Il ya des thèmes et des récits qui sont relativement simples et évidents, en mettant l’accent principal sur le ridicule.  Aussi ridicule que cela puisse paraître, son œuvre est assez impressionnant quel que soit votre goût, Beau Blanc offre quelques images de provocation de pensée. « Bien que je ne prend pas mon travail trop au sérieux, je ne passe énormément de temps à réfléchir à mon processus créatif. C’est là que je tire le plus de sens à mon art; Dans l’accomplissement, pas la discussion qui suit. »

En effet, Beau WHITE se sert d’image qui peuvent choquer ou qui nous rappelle de mauvais souvenir pour nous toucher au plus profond. L’art artworks se développe beaucoup et il a fallu trouver le moyen de se démarquer, ici Beau marque les esprits. Avec un humour un peu décalé, il arrive à transmettre des idées, des pensées, des sentiments… souvent de dégout.

A remarquer que sa démarche est étonnante, certain artistes cherche a se démarquer et à avoir de bonnes critiques grâce à un dessin très travaillé, un sujet très actuel ou intéressant pour le plus grand nombre, mais Beau fait le contraire et donne une sensation bizarre. On n’a pas envie de s’attarder sur ces œuvres comme sur celle d’autre artiste, mais là est toute la réflexion. Par exemple, quelqu’un (d’un peu sensible, pas comme moi ^^), qui tombe par hasard sur une de ces œuvres en faisant des recherches, peut tous de suite être dégout voir même répugner. Cependant quand il parlera de ces recherches, il nommera Beau, car il a marqué son esprit. Et oui, les œuvres d’art connu ne sont pas forcément les plus agréables à regarder!

Lien : http://beauwhiteart.blogspot.fr/

Commentez sur ma page Facebook et dite moi si cela vous choque!

 

 

Françoise NIELLY

Françoise Nielly est une artiste peintre française née à Marseille et basée à St-Ouen ! Elle a su se faire remarquer grâce à une technique précise et complexe à base de peintures à l’huile et d’un couteau mais aussi grâce à des choix de couleurs vives et brutales qui offrent à ses toiles une puissance rare… Ces représentations sont surprenantes mais audacieuse. Elle joue parfaitement avec le contraste fort présent dans toute ces œuvres : le visage qui est très doux, très dégradé et sa technique plus abstraite et vive.

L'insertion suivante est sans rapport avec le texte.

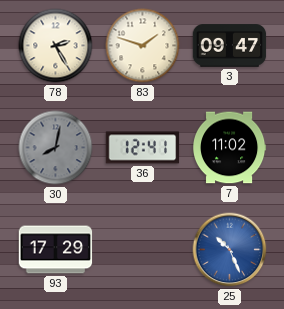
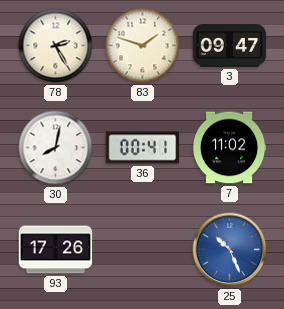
30 dial: grey -> white
36: 12:41 -> 00:41
93: 17:29 -> 17:26
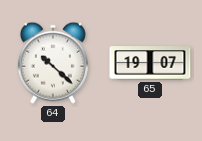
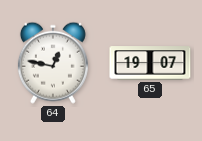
64: 10:22 -> 12:47
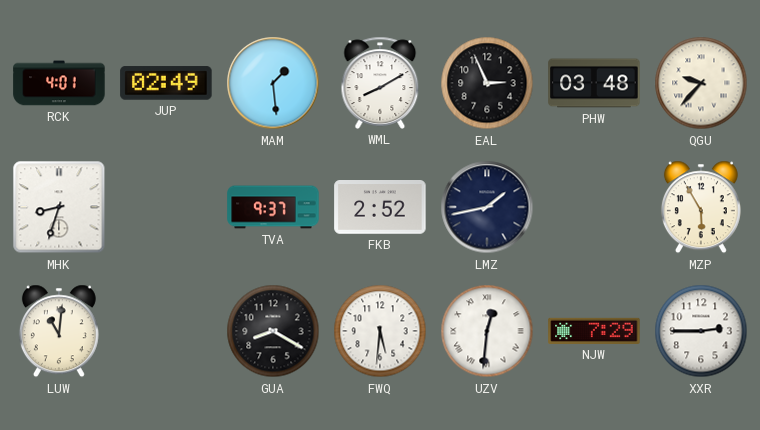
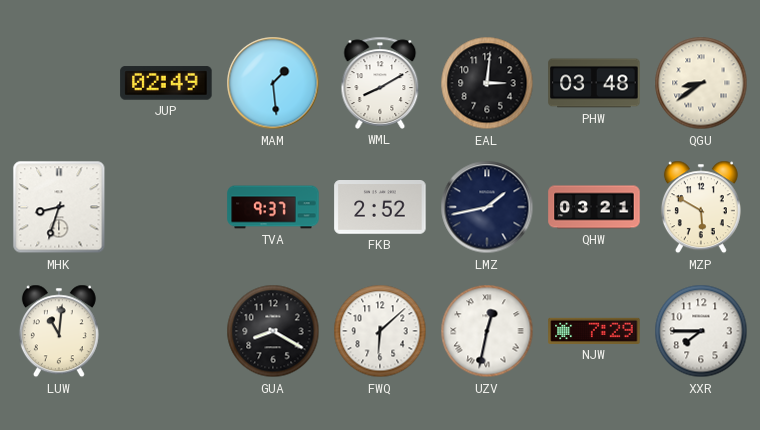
RCK: 4:01 -> none
EAL: 2:56 -> 3:01
QGU: 9:37 -> 8:39
QHW: none -> 03:21
MZP: 5:55 -> 5:50
FWQ: 5:31 -> 6:08
UZV: 12:31 -> 12:32
XXR: 2:45 -> 7:45
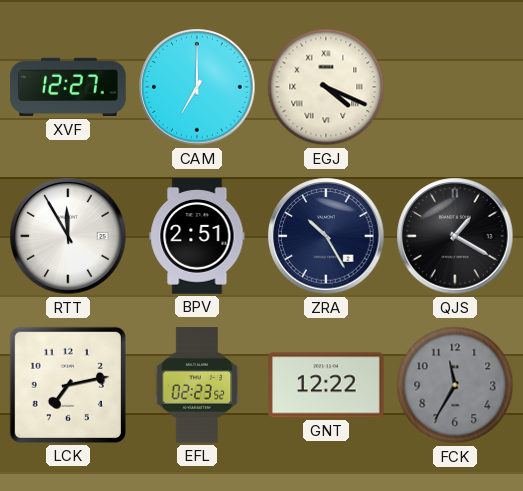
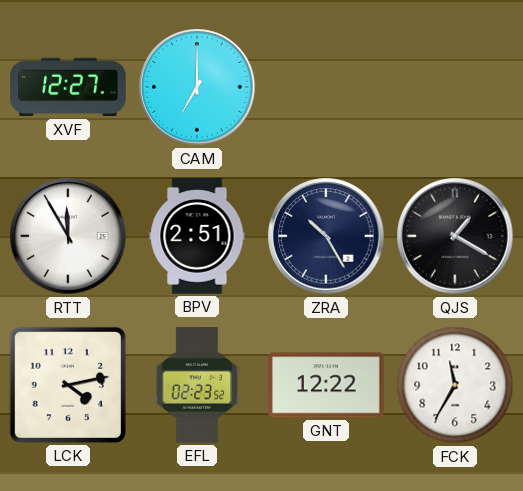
EGJ: 4:19 -> none
LCK: 7:13 -> 4:13
FCK dial: grey -> white
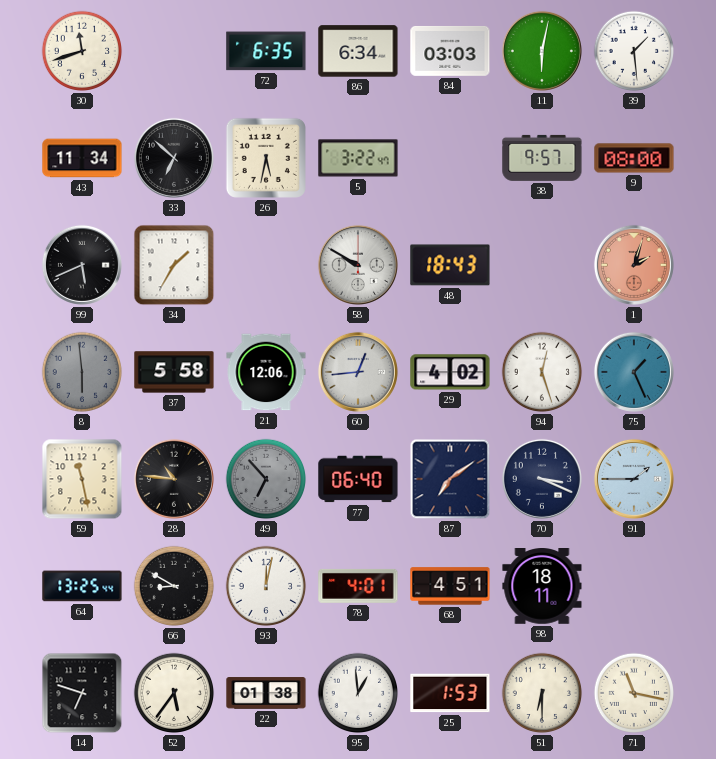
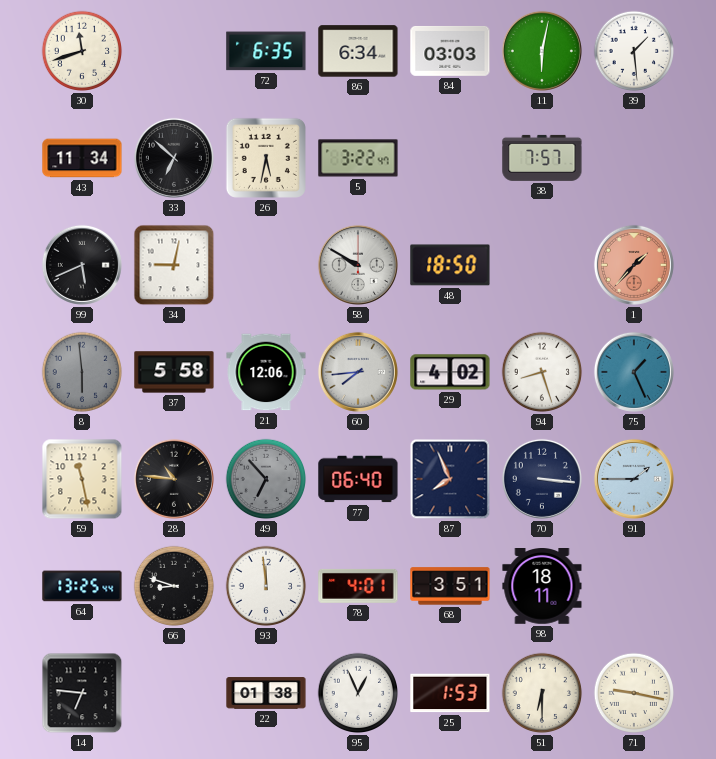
38: 9:57 -> 7:57
9: 08:00 -> none
34: 1:35 -> 9:02
48: 18:43 -> 18:50
1: 2:03 -> 1:37
60: 12:44 -> 7:44
94: 12:27 -> 8:27
87: 7:09 -> 7:56
70: 3:19 -> 3:16
66: 8:50 -> 8:48
93: 12:02 -> 11:59
68: 4:51 -> 3:51
14: 6:48 -> 6:46
52: 5:36 -> none
95: 12:59 -> 12:56
71: 11:17 -> 9:17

C’est incroyable cette façon de rendre le visage abstrait et presque déstructuré, tout en gardant tous de même les caractéristiques nécessaire a l’identification du personnage (ex: image 1 on reconnais bien OBAMA). Une artiste pleine de talent a vite aller voir!

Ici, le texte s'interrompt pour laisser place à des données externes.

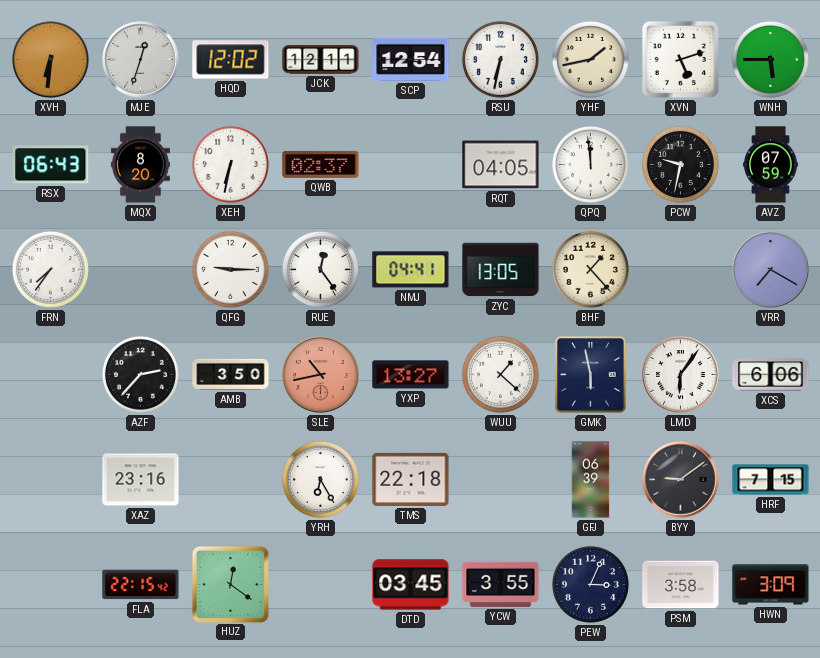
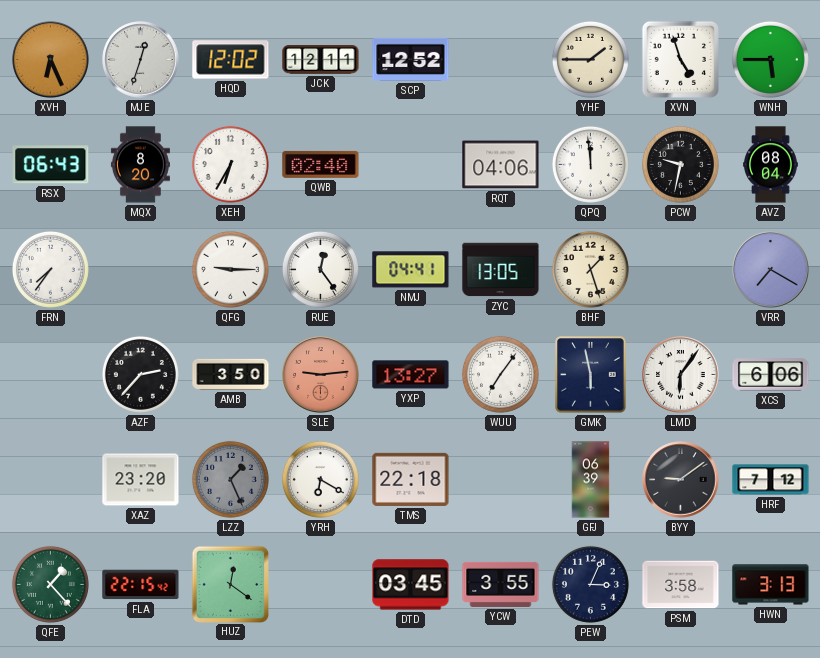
XVH: 6:31 -> 6:26
SCP: 12:54 -> 12:52
RSU: 6:32 -> none
YHF: 1:43 -> 1:45
XVN: 5:12 -> 4:57
XEH: 6:32 -> 6:35
QWB: 02:37 -> 02:40
RQT: 04:05 -> 04:06
AVZ: 07:59 -> 08:04
BHF: 1:23 -> 1:27
SLE: 10:43 -> 9:14
WUU: 1:22 -> 7:06
XAZ: 23:16 -> 23:20
LZZ: none -> 1:26
YRH: 6:25 -> 6:20
HRF: 7:15 -> 7:12
QFE: none -> 1:23
HWN: 3:09 -> 3:13
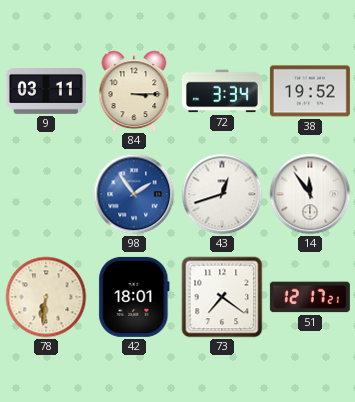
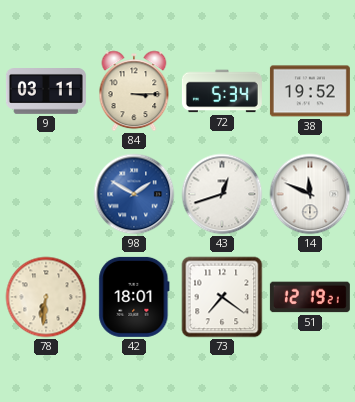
72: 3:34 -> 5:34
98: 1:54 -> 1:50
14: 11:54 -> 11:49
51: 12:17 -> 12:19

Site : http://www.francoise-nielly.com/

PS: Plus de 3500 visites!!! Merci a tous! Et désoler pour le manque d’articles ces derniers temps, les cours ont repris (et déjà débordée ^^), mais je vous promet de me rattraper!

Kieron WILLAMSON

Enfant prodige de la peinture, Kieron Williamson n’a pas encore soufflé ses sept bougies lorsque la presse britannique le compare pour la première fois à Van Gogh, Picasso et Millais. Né dans le Norfolk d’un père électricien et d’une mère nutritionniste, c’est en 2008 que ses parents découvrent le talent du petit Kieron qui se met à dessiner des paysages portuaires époustouflants du sud de l’Angleterre. C’est le début d’une production prolifique d’aquarelles, essentiellement inspirée d’images trouvées sur Internet que le jeune peintre “kieronise” de son trait sûr et stylisé. Son sens aigu de la perspective et de la lumière conquit très vite les professeurs de dessin avant de faire fureur auprès des médias, des galeristes et des collectionneurs d’outre-Manche. Résultat : en 2009, le peintre précoce vend seize tableaux, en moins d’un quart d’heure et pour plus de 20.000 euros, à l’inauguration de sa deuxième exposition. Et les commandes se multiplient : des centaines d’acheteurs potentiels se bousculent sur liste d’attente pour s’offrir une oeuvre du petit phénomène. Ses parents s’efforcent toutefois de le protéger de la pression médiatique. Kieron, qui aimerait un jour peindre comme Monet et jouer au foot comme Beckham, continue de dessiner comme si de rien n’était, quand il en a envie et comme bon lui semble. Entre deux matches et deux devoirs de maths, comme n’importe quel premier de la classe passionné de barbouillage. A quelques traits de génie près.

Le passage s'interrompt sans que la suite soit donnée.